=== REQUIREMENT ===
Aside from the pictures, the entries should be given again exactly.

=== SUPPLIED INFORMATION ===
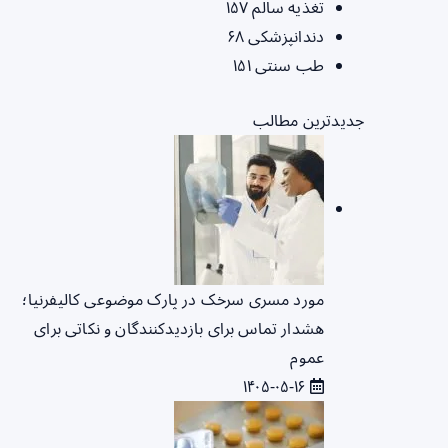
تغذیه سالم
۱۵۷
دندانپزشکی
۶۸
طب سنتی
۱۵۱
جدیدترین مطالب
مورد مسری سرخک در پارک موضوعی کالیفرنیا؛
هشدار تماس برای بازدیدکنندگان و نکاتی برای
عموم
۱۴۰۵-۰۵-۱۶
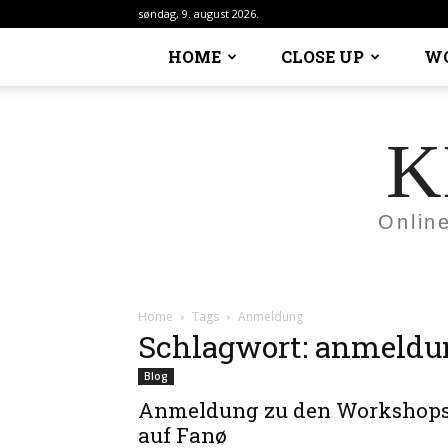
søndag, 9. august 2026.
HOME
CLOSE UP
W
K
Onlin
Home
Tags
Anmeldung
Schlagwort: anmeldu
Blog
Anmeldung zu den Workshop
auf Fanø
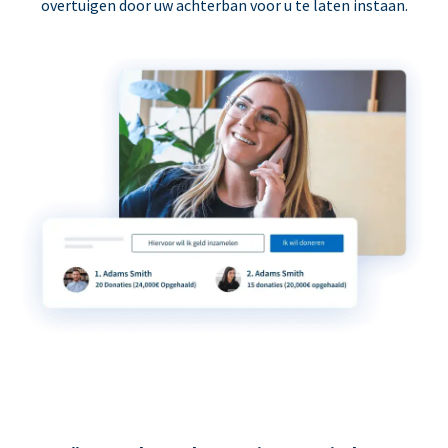
overtuigen door uw achterban voor u te laten instaan.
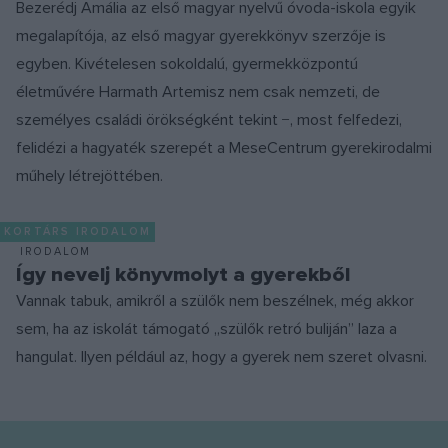
Bezerédj Amália az első magyar nyelvű óvoda-iskola egyik
megalapítója, az első magyar gyerekkönyv szerzője is
egyben. Kivételesen sokoldalú, gyermekközpontú
életművére Harmath Artemisz nem csak nemzeti, de
személyes családi örökségként tekint −, most felfedezi,
felidézi a hagyaték szerepét a MeseCentrum gyerekirodalmi
műhely létrejöttében.
KORTÁRS IRODALOM
IRODALOM
Így nevelj könyvmolyt a gyerekből
Vannak tabuk, amikről a szülők nem beszélnek, még akkor
sem, ha az iskolát támogató „szülők retró buliján” laza a
hangulat. Ilyen például az, hogy a gyerek nem szeret olvasni.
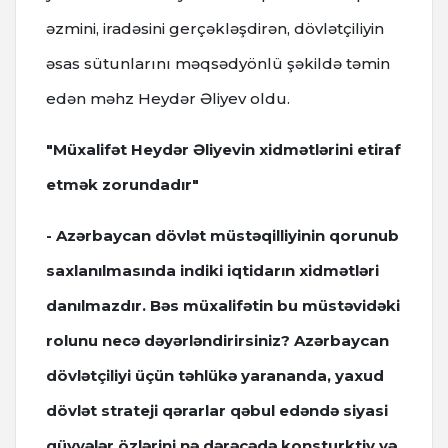
əzmini, iradəsini gerçəkləşdirən, dövlətçiliyin
əsas sütunlarını məqsədyönlü şəkildə təmin
edən məhz Heydər Əliyev oldu.
"Müxalifət Heydər Əliyevin xidmətlərini etiraf
etmək zorundadır"
- Azərbaycan dövlət müstəqilliyinin qorunub
saxlanılmasında indiki iqtidarın xidmətləri
danılmazdır. Bəs müxalifətin bu müstəvidəki
rolunu necə dəyərləndirirsiniz? Azərbaycan
dövlətçiliyi üçün təhlükə yarananda, yaxud
dövlət strateji qərarlar qəbul edəndə siyasi
qüvvələr özlərini nə dərəcədə konsturktiv və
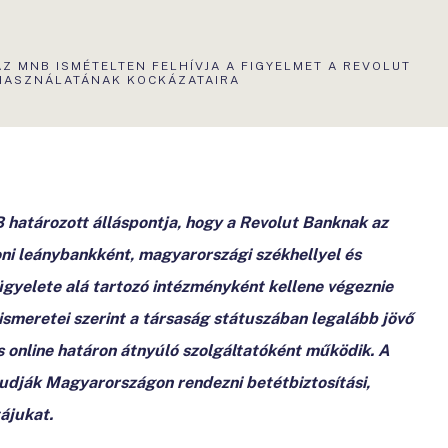
AKTUÁLIS
AZ MNB ISMÉTELTEN FELHÍVJA A FIGYELMET A REVOLUT
OLDAL:
HASZNÁLATÁNAK KOCKÁZATAIRA
határozott álláspontja, hogy a Revolut Banknak az
ni leánybankként, magyarországi székhellyel és
lügyelete alá tartozó intézményként kellene végeznie
smeretei szerint a társaság státuszában legalább jövő
is online határon átnyúló szolgáltatóként működik. A
tudják Magyarországon rendezni betétbiztosítási,
ájukat.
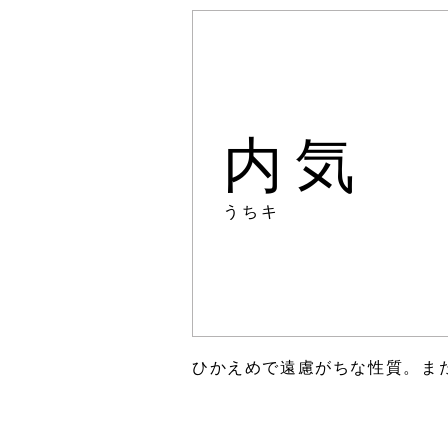
内気
うちキ
ひかえめで遠慮がちな性質。ま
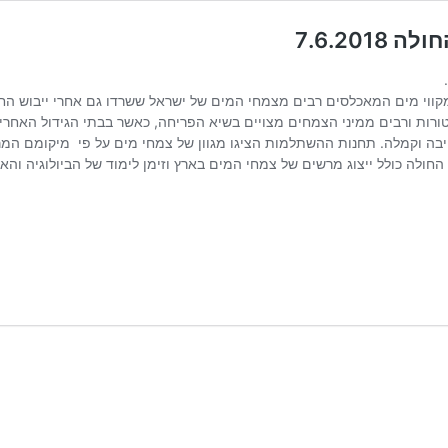
7.6.20
 מקווי מים המאכלסים רבים מצמחי המים של ישראל ששרדו גם אחרי ייבוש ה
טורות ורבים ממיני הצמחים מצויים בשיא הפריחה, כאשר בבתי הגידול האח
בה וקמלה. תחנות ההשתלמות הציגו מגוון של צמחי מים על פי מיקומם המר
חולה כולל ייצוג מרשים של צמחי המים בארץ וזימן לימוד של הביולוגיה והא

=== EXPECTED ANSWER ===
تغذیه سالم
۱۵۷
دندانپزشکی
۶۸
طب سنتی
۱۵۱
جدیدترین مطالب
مورد مسری سرخک در پارک موضوعی کالیفرنیا؛
هشدار تماس برای بازدیدکنندگان و نکاتی برای
عموم
۱۴۰۵-۰۵-۱۶
søndag, 9. august 2026.
HOME
CLOSE UP
W
K
Onlin
Home
Tags
Anmeldung
Schlagwort: anmeldu
Blog
Anmeldung zu den Workshop
auf Fanø
overtuigen door uw achterban voor u te laten instaan.
Bezerédj Amália az első magyar nyelvű óvoda-iskola egyik
megalapítója, az első magyar gyerekkönyv szerzője is
egyben. Kivételesen sokoldalú, gyermekközpontú
életművére Harmath Artemisz nem csak nemzeti, de
személyes családi örökségként tekint −, most felfedezi,
felidézi a hagyaték szerepét a MeseCentrum gyerekirodalmi
műhely létrejöttében.
KORTÁRS IRODALOM
IRODALOM
Így nevelj könyvmolyt a gyerekből
Vannak tabuk, amikről a szülők nem beszélnek, még akkor
sem, ha az iskolát támogató „szülők retró buliján” laza a
hangulat. Ilyen például az, hogy a gyerek nem szeret olvasni.
əzmini, iradəsini gerçəkləşdirən, dövlətçiliyin
əsas sütunlarını məqsədyönlü şəkildə təmin
edən məhz Heydər Əliyev oldu.
"Müxalifət Heydər Əliyevin xidmətlərini etiraf
etmək zorundadır"
- Azərbaycan dövlət müstəqilliyinin qorunub
saxlanılmasında indiki iqtidarın xidmətləri
danılmazdır. Bəs müxalifətin bu müstəvidəki
rolunu necə dəyərləndirirsiniz? Azərbaycan
dövlətçiliyi üçün təhlükə yarananda, yaxud
dövlət strateji qərarlar qəbul edəndə siyasi
qüvvələr özlərini nə dərəcədə konsturktiv və
AKTUÁLIS
AZ MNB ISMÉTELTEN FELHÍVJA A FIGYELMET A REVOLUT
OLDAL:
HASZNÁLATÁNAK KOCKÁZATAIRA
határozott álláspontja, hogy a Revolut Banknak az
ni leánybankként, magyarországi székhellyel és
lügyelete alá tartozó intézményként kellene végeznie
smeretei szerint a társaság státuszában legalább jövő
is online határon átnyúló szolgáltatóként működik. A
tudják Magyarországon rendezni betétbiztosítási,
ájukat.
内気
うちキ
ひかえめで遠慮がちな性質。ま
7.6.20
 מקווי מים המאכלסים רבים מצמחי המים של ישראל ששרדו גם אחרי ייבוש ה
טורות ורבים ממיני הצמחים מצויים בשיא הפריחה, כאשר בבתי הגידול האח
בה וקמלה. תחנות ההשתלמות הציגו מגוון של צמחי מים על פי מיקומם המר
חולה כולל ייצוג מרשים של צמחי המים בארץ וזימן לימוד של הביולוגיה והא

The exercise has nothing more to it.